I’m not sure what possessed Panasonic to adopt the 1:1.78 in the LX-1 (16:9 in common parlance, Europeans and Japanese preferring to put the long side first), but Hollywood had been transitioning to like-format widescreen movies for years and, guess what, Panasonic happens to be a major manufacturer of television sets. Visit your high street big box store today and you will find that more than half the TV sets are 1:1.78 and, making a virtue out of necessity, the ads scream ‘Widescreen’. Five years earlier the only widescreen display you could find was limited to megabucks home theater installations with overhead projectors. ‘Pan and scan’, where movies are chopped or scanned to fit the 1:1.25 or 1:1.33 screen is butchery indeed and a 1:1.78 screen fits the new sets perfectly, at the expense of black bars on older 1:1.33 movies. A good trade. Just try watching Sergio Leone’s Once Upon a Time in the West on a regular TV and you will wonder why this is considered by many to be the greatest Western ever made; switch to Widescreen and all is clear.

And for me, the widescreen format in the LX-1 is simply a revelation.

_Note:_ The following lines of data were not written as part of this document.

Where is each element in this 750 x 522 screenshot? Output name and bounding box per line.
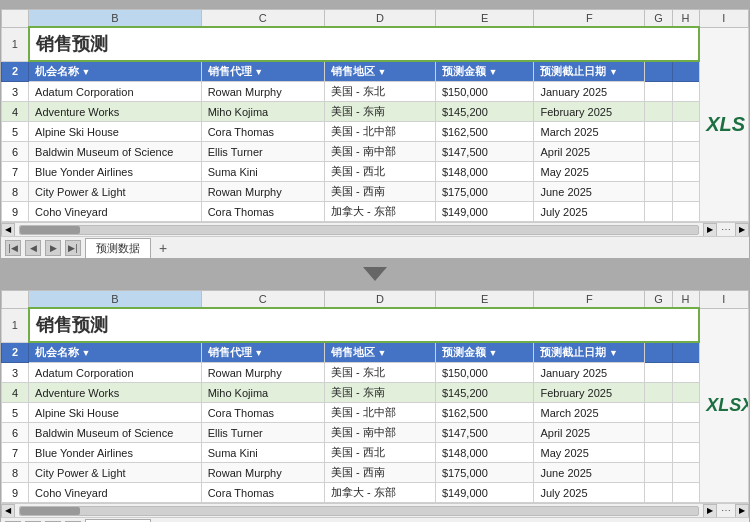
top-header-row: 2 机会名称 销售代理 销售地区 预测金额 预测截止日期 xyxy=(2,61,749,82)
bottom-sheet-title: 销售预测 xyxy=(36,315,108,335)
table-row: 7 Blue Yonder Airlines Suma Kini 美国 - 西北… xyxy=(2,162,749,182)
col-I-header[interactable]: I xyxy=(699,10,748,28)
col-G-header[interactable]: G xyxy=(645,10,672,28)
top-horizontal-scrollbar[interactable]: ◀ ▶ ⋯ ▶ xyxy=(1,222,749,236)
sheet-title: 销售预测 xyxy=(36,34,108,54)
title-row: 1 销售预测 XLS xyxy=(2,27,749,61)
table-row: 3 Adatum Corporation Rowan Murphy 美国 - 东… xyxy=(2,363,749,383)
bottom-col-B-header[interactable]: B xyxy=(29,291,202,309)
bottom-col-headers: B C D E F G H I 1 销售预测 xyxy=(1,290,749,503)
bottom-scroll-thumb[interactable] xyxy=(20,507,80,515)
bottom-scroll-dots: ⋯ xyxy=(717,505,735,516)
col-B-header[interactable]: B xyxy=(29,10,202,28)
bottom-col-E-header[interactable]: E xyxy=(435,291,534,309)
bottom-col-C-header[interactable]: C xyxy=(201,291,324,309)
scroll-right-btn[interactable]: ▶ xyxy=(703,223,717,237)
bottom-col-I-header[interactable]: I xyxy=(699,291,748,309)
title-cell: 销售预测 xyxy=(29,27,700,61)
header-agent[interactable]: 销售代理 xyxy=(201,61,324,82)
bottom-sheet-tab-forecast[interactable]: 预测数据 xyxy=(85,519,151,523)
bottom-header-region[interactable]: 销售地区 xyxy=(324,342,435,363)
bottom-header-row: 2 机会名称 销售代理 销售地区 预测金额 预测截止日期 xyxy=(2,342,749,363)
row-num-2: 2 xyxy=(2,61,29,82)
row-num-1: 1 xyxy=(2,27,29,61)
top-tab-bar: |◀ ◀ ▶ ▶| 预测数据 + xyxy=(1,236,749,258)
table-row: 8 City Power & Light Rowan Murphy 美国 - 西… xyxy=(2,182,749,202)
xls-badge-cell: XLS xyxy=(699,27,748,222)
col-H-header[interactable]: H xyxy=(672,10,699,28)
table-row: 9 Coho Vineyard Cora Thomas 加拿大 - 东部 $14… xyxy=(2,483,749,503)
bottom-scroll-right-btn[interactable]: ▶ xyxy=(703,504,717,518)
table-row: 5 Alpine Ski House Cora Thomas 美国 - 北中部 … xyxy=(2,122,749,142)
header-company[interactable]: 机会名称 xyxy=(29,61,202,82)
tab-nav-prev[interactable]: ◀ xyxy=(25,240,41,256)
col-D-header[interactable]: D xyxy=(324,10,435,28)
arrow-connector xyxy=(0,267,750,281)
table-row: 9 Coho Vineyard Cora Thomas 加拿大 - 东部 $14… xyxy=(2,202,749,222)
bottom-scroll-right-end-btn[interactable]: ▶ xyxy=(735,504,749,518)
table-row: 8 City Power & Light Rowan Murphy 美国 - 西… xyxy=(2,463,749,483)
table-row: 6 Baldwin Museum of Science Ellis Turner… xyxy=(2,423,749,443)
bottom-header-amount[interactable]: 预测金额 xyxy=(435,342,534,363)
bottom-title-row: 1 销售预测 XLSX xyxy=(2,308,749,342)
header-amount[interactable]: 预测金额 xyxy=(435,61,534,82)
bottom-scroll-track[interactable] xyxy=(19,506,699,516)
scroll-dots: ⋯ xyxy=(717,224,735,235)
bottom-col-G-header[interactable]: G xyxy=(645,291,672,309)
top-col-headers: B C D E F G H I 1 销售预测 xyxy=(1,9,749,222)
col-F-header[interactable]: F xyxy=(534,10,645,28)
bottom-header-agent[interactable]: 销售代理 xyxy=(201,342,324,363)
xlsx-badge: XLSX xyxy=(706,395,742,416)
tab-nav-first[interactable]: |◀ xyxy=(5,240,21,256)
scroll-left-btn[interactable]: ◀ xyxy=(1,223,15,237)
table-row: 4 Adventure Works Miho Kojima 美国 - 东南 $1… xyxy=(2,383,749,403)
bottom-scroll-left-btn[interactable]: ◀ xyxy=(1,504,15,518)
xlsx-badge-cell: XLSX xyxy=(699,308,748,503)
top-spreadsheet: B C D E F G H I 1 销售预测 xyxy=(0,8,750,259)
scroll-right-end-btn[interactable]: ▶ xyxy=(735,223,749,237)
bottom-col-H-header[interactable]: H xyxy=(672,291,699,309)
add-sheet-btn[interactable]: + xyxy=(155,240,171,256)
bottom-title-cell: 销售预测 xyxy=(29,308,700,342)
header-g xyxy=(645,61,672,82)
table-row: 4 Adventure Works Miho Kojima 美国 - 东南 $1… xyxy=(2,102,749,122)
header-date[interactable]: 预测截止日期 xyxy=(534,61,645,82)
bottom-tab-bar: |◀ ◀ ▶ ▶| 预测数据 + Evaluation Warning xyxy=(1,517,749,522)
header-region[interactable]: 销售地区 xyxy=(324,61,435,82)
corner-cell xyxy=(2,10,29,28)
table-row: 7 Blue Yonder Airlines Suma Kini 美国 - 西北… xyxy=(2,443,749,463)
table-row: 3 Adatum Corporation Rowan Murphy 美国 - 东… xyxy=(2,82,749,102)
header-h xyxy=(672,61,699,82)
table-row: 5 Alpine Ski House Cora Thomas 美国 - 北中部 … xyxy=(2,403,749,423)
bottom-col-F-header[interactable]: F xyxy=(534,291,645,309)
scroll-thumb[interactable] xyxy=(20,226,80,234)
col-E-header[interactable]: E xyxy=(435,10,534,28)
bottom-header-company[interactable]: 机会名称 xyxy=(29,342,202,363)
bottom-corner-cell xyxy=(2,291,29,309)
table-row: 6 Baldwin Museum of Science Ellis Turner… xyxy=(2,142,749,162)
bottom-col-D-header[interactable]: D xyxy=(324,291,435,309)
bottom-horizontal-scrollbar[interactable]: ◀ ▶ ⋯ ▶ xyxy=(1,503,749,517)
xls-badge: XLS xyxy=(706,113,742,136)
tab-nav-last[interactable]: ▶| xyxy=(65,240,81,256)
sheet-tab-forecast[interactable]: 预测数据 xyxy=(85,238,151,258)
tab-nav-next[interactable]: ▶ xyxy=(45,240,61,256)
scroll-track[interactable] xyxy=(19,225,699,235)
col-C-header[interactable]: C xyxy=(201,10,324,28)
bottom-header-date[interactable]: 预测截止日期 xyxy=(534,342,645,363)
bottom-spreadsheet: B C D E F G H I 1 销售预测 xyxy=(0,289,750,522)
down-arrow-icon xyxy=(363,267,387,281)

I’m finding that I have to relearn how I think about pictures, just as I have to when making circular QTVR panoramas. Now I have no idea how to describe the aspect ratio of a QTVR 180 degree x 360 degree panorama, but it sure as hell isn’t 1:Anything!


Pindelski does Boudin

I’m beginning to learn to photograph and print in widescreen and my next order of mats and boards from the wonderful people at Documounts will, you guessed it, have some 18” x 32” and 13” x 23” mat openings. They will cut any size you want, though these custom sizes command a small premium to all that 1:1.25 stuff. More of that later.

For this photographer this seemingly small change in aspect ratio has opened up new vistas indeed.